Will the answer change if the temperature and pressure are changed?

Solution:

(i) Number of electrons present in 1 molecule of methane $\left(\mathrm{CH}_{4}\right)$

$\{1(6)+4(1)\}=10$

Number of electrons present in 1 mole i.e., $6.023 \times 10^{23}$ molecules of methane

$=6.022 \times 10^{23} \times 10=6.022 \times 10^{24}$

(ii)(a) Number of atoms of ${ }^{14} \mathrm{C}$ in 1 mole $=6.023 \times 10^{23}$

Since 1 atom of ${ }^{14} \mathrm{C}$ contains $(14-6)$ i.e., 8 neutrons, the number of neutrons in $14 \mathrm{~g}$ of

${ }^{14} \mathrm{C}$ is $\left(6.023 \times 10^{23}\right) \times 8 .$ Or, $14 \mathrm{~g}$ of ${ }^{14} \mathrm{C}$ contains $\left(6.022 \times 10^{23} \times 8\right)$ neutrons.

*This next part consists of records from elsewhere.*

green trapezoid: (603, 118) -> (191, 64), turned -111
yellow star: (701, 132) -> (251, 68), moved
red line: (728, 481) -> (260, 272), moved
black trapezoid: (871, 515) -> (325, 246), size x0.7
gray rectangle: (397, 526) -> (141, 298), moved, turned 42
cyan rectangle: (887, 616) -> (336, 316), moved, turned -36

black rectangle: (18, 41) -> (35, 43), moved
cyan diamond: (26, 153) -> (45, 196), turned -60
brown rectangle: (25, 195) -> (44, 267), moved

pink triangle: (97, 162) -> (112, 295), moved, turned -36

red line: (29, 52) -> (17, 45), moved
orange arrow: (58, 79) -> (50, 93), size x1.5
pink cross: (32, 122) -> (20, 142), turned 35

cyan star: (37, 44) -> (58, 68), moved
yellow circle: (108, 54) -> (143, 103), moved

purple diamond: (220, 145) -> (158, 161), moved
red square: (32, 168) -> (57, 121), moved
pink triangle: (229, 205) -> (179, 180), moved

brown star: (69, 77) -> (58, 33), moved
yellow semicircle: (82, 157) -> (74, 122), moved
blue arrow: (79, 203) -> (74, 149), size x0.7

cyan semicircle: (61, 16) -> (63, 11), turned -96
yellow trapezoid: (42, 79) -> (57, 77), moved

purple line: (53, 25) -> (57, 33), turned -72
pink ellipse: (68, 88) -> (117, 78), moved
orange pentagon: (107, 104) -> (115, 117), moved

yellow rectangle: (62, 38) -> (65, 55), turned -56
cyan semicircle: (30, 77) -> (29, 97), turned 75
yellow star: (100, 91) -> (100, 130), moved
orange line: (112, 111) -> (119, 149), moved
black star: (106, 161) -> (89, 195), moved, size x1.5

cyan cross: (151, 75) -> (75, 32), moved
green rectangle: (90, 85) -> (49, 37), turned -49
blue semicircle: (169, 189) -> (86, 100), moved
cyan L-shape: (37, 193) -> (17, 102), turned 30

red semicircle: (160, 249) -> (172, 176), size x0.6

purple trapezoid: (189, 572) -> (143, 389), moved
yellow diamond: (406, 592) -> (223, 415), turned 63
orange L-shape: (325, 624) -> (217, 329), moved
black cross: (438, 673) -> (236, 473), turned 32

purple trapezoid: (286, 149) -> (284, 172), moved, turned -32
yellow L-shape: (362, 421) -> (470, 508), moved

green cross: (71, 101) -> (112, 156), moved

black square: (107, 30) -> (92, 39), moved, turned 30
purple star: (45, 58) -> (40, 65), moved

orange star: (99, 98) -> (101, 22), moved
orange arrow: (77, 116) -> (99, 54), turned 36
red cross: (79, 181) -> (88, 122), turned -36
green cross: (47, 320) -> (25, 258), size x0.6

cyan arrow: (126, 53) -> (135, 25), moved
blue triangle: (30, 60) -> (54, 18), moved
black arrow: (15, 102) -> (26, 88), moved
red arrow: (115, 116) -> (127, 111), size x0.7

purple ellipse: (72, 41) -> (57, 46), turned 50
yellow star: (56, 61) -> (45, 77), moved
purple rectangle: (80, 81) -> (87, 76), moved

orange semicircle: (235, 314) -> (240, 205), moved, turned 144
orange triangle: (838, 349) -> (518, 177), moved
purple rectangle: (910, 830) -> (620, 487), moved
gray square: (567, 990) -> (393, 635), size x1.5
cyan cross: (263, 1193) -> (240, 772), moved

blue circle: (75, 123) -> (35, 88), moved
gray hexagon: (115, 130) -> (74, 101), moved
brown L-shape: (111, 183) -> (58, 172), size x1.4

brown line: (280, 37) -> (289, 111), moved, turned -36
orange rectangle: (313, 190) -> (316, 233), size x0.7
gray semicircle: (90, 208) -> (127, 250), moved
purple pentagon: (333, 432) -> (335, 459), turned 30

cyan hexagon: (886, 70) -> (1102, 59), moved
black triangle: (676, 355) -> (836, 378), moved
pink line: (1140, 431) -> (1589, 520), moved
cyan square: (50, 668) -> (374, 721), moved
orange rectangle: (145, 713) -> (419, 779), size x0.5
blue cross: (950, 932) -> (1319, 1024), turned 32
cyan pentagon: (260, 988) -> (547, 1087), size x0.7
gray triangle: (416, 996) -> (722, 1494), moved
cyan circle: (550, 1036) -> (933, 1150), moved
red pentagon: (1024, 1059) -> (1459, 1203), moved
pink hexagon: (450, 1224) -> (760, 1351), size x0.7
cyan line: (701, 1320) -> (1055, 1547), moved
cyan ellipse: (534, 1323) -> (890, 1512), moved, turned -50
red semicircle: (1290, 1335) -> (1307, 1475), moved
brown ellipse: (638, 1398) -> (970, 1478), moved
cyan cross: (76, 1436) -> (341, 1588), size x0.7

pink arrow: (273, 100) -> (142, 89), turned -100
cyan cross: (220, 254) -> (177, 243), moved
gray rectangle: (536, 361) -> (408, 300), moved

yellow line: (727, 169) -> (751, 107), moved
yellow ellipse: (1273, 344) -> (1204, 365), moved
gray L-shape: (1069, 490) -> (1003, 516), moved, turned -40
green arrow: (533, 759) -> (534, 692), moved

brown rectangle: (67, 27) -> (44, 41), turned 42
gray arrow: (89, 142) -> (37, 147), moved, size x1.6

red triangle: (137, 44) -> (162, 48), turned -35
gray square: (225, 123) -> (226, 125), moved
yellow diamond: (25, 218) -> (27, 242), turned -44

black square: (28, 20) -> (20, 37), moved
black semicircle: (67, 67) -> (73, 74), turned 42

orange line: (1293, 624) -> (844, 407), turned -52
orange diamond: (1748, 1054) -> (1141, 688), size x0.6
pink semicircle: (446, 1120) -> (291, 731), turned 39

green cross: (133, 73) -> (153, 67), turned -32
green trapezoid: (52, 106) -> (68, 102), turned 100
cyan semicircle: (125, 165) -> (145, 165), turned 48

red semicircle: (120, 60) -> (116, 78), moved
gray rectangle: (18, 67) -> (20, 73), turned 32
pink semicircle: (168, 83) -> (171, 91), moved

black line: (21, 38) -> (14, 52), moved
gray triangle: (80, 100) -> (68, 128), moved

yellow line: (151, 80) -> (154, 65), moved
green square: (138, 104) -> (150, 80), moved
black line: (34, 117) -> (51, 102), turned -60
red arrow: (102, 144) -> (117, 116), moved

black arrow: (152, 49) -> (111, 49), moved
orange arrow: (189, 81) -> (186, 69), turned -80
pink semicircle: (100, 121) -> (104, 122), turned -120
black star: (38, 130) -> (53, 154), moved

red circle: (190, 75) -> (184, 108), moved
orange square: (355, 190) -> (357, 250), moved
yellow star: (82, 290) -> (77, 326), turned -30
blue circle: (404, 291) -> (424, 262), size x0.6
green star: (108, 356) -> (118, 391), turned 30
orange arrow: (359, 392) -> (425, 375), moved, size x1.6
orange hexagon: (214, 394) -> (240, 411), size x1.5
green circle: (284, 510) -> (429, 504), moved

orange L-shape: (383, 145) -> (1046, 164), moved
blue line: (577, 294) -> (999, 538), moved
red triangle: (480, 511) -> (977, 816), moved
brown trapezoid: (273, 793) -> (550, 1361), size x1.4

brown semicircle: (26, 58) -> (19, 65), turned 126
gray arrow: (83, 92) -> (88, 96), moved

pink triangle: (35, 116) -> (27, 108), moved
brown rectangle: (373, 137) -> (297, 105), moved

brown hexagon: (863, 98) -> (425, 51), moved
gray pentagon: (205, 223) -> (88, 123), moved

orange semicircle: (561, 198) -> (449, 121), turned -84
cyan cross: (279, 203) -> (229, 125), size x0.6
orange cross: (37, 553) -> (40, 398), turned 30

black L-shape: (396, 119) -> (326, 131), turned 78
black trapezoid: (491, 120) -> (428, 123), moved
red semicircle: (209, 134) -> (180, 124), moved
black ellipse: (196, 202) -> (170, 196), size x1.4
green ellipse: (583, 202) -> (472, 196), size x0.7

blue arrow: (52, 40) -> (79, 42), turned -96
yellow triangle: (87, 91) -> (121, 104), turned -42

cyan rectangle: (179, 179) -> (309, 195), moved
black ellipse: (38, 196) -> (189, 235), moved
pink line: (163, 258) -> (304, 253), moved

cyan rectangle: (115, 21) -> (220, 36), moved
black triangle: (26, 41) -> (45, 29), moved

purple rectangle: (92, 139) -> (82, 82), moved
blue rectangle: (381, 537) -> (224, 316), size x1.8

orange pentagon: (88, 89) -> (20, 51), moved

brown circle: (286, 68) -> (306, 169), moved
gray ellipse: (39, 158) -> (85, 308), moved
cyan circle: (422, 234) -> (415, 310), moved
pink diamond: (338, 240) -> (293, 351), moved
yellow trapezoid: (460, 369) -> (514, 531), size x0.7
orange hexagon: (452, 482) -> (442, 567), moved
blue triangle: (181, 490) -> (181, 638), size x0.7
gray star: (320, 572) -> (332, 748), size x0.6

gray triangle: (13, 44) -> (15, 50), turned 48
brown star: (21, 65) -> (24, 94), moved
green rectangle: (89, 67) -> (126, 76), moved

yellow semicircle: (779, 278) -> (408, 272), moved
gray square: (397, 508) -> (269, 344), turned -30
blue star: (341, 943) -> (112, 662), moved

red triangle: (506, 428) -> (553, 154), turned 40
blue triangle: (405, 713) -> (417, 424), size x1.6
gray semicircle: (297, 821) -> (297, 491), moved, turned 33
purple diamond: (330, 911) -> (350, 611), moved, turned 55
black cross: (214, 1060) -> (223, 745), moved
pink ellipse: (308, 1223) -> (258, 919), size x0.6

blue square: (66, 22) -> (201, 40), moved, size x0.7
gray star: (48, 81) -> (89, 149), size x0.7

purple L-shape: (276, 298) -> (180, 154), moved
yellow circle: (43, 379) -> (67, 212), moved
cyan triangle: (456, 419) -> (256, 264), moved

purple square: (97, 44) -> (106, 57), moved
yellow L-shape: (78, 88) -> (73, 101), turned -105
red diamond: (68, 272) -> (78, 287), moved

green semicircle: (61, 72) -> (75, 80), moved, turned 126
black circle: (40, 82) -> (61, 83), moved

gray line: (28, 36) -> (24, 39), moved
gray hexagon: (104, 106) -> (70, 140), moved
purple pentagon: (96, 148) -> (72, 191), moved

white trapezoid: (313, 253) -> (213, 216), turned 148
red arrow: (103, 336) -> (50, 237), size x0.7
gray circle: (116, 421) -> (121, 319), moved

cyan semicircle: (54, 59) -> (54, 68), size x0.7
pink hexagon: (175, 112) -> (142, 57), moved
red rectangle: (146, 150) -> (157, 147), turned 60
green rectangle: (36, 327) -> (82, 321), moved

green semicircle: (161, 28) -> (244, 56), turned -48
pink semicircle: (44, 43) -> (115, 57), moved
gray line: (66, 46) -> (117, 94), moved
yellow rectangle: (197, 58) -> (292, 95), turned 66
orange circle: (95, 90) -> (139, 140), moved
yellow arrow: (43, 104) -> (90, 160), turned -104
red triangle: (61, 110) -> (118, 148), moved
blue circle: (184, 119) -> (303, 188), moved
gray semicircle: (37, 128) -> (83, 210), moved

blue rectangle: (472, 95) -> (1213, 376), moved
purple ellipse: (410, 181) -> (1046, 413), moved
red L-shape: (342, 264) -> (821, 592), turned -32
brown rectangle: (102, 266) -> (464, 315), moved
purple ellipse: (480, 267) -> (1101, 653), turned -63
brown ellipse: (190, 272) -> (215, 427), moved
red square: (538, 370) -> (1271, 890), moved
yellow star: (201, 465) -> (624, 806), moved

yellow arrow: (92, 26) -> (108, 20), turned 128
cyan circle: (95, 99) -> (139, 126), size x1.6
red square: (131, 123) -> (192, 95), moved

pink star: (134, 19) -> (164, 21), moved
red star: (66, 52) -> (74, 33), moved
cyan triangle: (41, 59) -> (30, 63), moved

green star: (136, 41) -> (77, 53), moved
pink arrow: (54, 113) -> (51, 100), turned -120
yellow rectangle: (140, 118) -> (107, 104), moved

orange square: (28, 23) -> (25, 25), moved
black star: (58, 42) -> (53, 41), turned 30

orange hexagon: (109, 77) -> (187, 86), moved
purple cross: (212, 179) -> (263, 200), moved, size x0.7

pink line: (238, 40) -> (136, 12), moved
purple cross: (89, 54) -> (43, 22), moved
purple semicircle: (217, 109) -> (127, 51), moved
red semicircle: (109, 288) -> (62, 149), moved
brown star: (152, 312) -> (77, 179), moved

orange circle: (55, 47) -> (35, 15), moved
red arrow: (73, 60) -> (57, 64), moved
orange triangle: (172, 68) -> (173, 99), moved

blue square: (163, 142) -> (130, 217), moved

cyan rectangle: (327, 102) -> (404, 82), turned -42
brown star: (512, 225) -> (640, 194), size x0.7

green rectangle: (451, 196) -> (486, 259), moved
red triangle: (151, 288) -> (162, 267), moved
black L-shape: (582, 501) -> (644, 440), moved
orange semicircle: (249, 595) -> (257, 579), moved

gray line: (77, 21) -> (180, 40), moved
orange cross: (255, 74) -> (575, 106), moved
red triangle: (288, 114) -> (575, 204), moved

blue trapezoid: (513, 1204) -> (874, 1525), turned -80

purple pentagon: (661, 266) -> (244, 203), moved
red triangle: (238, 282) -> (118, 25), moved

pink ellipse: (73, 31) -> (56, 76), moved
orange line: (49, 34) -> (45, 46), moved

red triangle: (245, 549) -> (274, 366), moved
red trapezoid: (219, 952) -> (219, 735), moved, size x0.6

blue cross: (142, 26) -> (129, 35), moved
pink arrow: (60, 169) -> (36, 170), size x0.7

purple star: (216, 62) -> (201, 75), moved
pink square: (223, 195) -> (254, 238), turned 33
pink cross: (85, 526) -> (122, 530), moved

Number of neutrons in $7 \mathrm{mg}$

$=\frac{6.022 \times 10^{23} \times 8 \times 7 \mathrm{mg}}{1400 \mathrm{mg}}$

$=2.4092 \times 10^{21}$

(b) Mass of one neutron $=1.67493 \times 10^{-27} \mathrm{~kg}$

Mass of total neutrons in $7 \mathrm{~g}$ of ${ }^{14} \mathrm{C}$

$=\left(2.4092 \times 10^{21}\right)\left(1.67493 \times 10^{-27} \mathrm{~kg}\right)$

$=4.0352 \times 10^{-6} \mathrm{~kg}$

(iii) (a) 1 mole of $\mathrm{NH}_{3}=\{1(14)+3(1)\} \mathrm{g}$ of $\mathrm{NH}_{3}$

$=17 \mathrm{~g}$ of $\mathrm{NH}_{3}$

$=6.022 \times 10^{23}$ molecules of $\mathrm{NH}_{3}$

Total number of protons present in 1 molecule of $\mathrm{NH}_{3}$

$=\{1(7)+3(1)\}$

$=10$

Number of protons in $6.023 \times 10^{23}$ molecules of $\mathrm{NH}_{3}$

$=\left(6.023 \times 10^{23}\right)(10)$

$=6.023 \times 10^{24}$

$\Rightarrow 17 \mathrm{~g}$ of $\mathrm{NH}_{3}$ contains $\left(6.023 \times 10^{24}\right)$ protons. Number

of protons in $34 \mathrm{mg}$ of $\mathrm{NH}^{3}$

$=\frac{6.022 \times 10^{24} \times 34 \mathrm{mg}}{17000 \mathrm{mg}}$

$=1.2046 \times 10^{22}$

(b) Mass of one proton $=1.67493 \times 10^{-27} \mathrm{~kg}$

Total mass of protons in $34 \mathrm{mg}$ of $\mathrm{NH}_{3}$

$=\left(1.67493 \times 10^{-27} \mathrm{~kg}\right)\left(1.2046 \times 10^{22}\right)$

$=2.0176 \times 10^{-5} \mathrm{~kg}$

The numberof protons, electrons, and neutrons in an atom is independent of temperature and pressure conditions. Hence, the obtained values will remain unchanged if the temperature and pressure is changed.